Exercise details:
Within the data below, find the string "Sadat" and return each line where it occurs.
(Data supplied Opens)
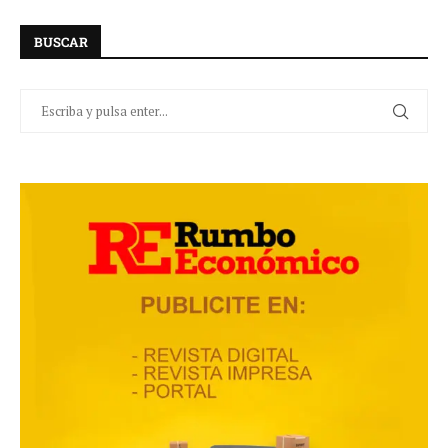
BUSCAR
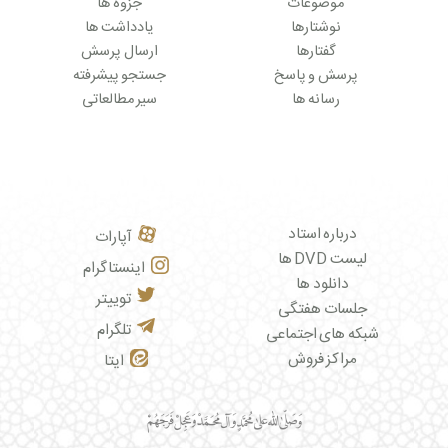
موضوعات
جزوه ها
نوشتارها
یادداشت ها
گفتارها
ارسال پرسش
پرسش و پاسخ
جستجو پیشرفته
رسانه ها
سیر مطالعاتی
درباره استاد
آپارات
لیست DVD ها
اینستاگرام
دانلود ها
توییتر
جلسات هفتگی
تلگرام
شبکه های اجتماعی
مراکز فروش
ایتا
(Data supplied Closes)
(Data supplied Opens)
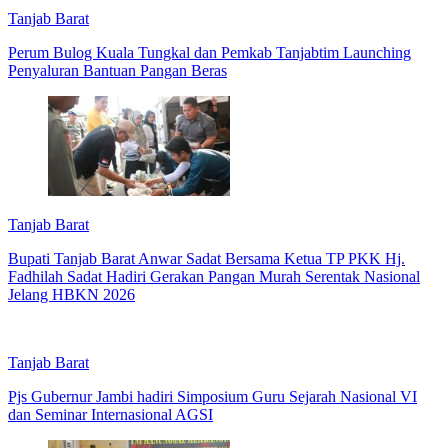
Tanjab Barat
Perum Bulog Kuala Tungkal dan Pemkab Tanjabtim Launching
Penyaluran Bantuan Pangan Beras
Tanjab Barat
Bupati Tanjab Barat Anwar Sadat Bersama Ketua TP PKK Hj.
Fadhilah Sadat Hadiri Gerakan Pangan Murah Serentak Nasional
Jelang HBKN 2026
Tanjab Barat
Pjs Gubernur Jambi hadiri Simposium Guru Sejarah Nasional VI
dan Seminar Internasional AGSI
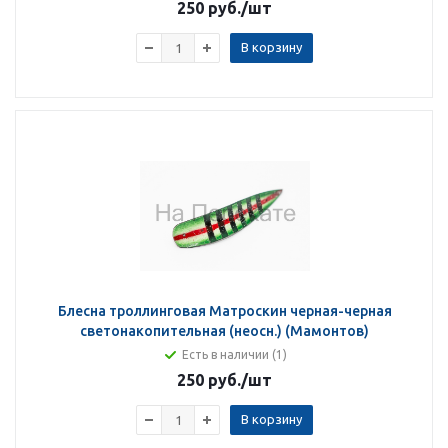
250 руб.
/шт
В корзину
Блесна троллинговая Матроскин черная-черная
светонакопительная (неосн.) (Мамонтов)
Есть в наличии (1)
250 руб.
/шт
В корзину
(Data supplied Closes)
Answer to this problem:
Bupati Tanjab Barat Anwar Sadat Bersama Ketua TP PKK Hj.
Fadhilah Sadat Hadiri Gerakan Pangan Murah Serentak Nasional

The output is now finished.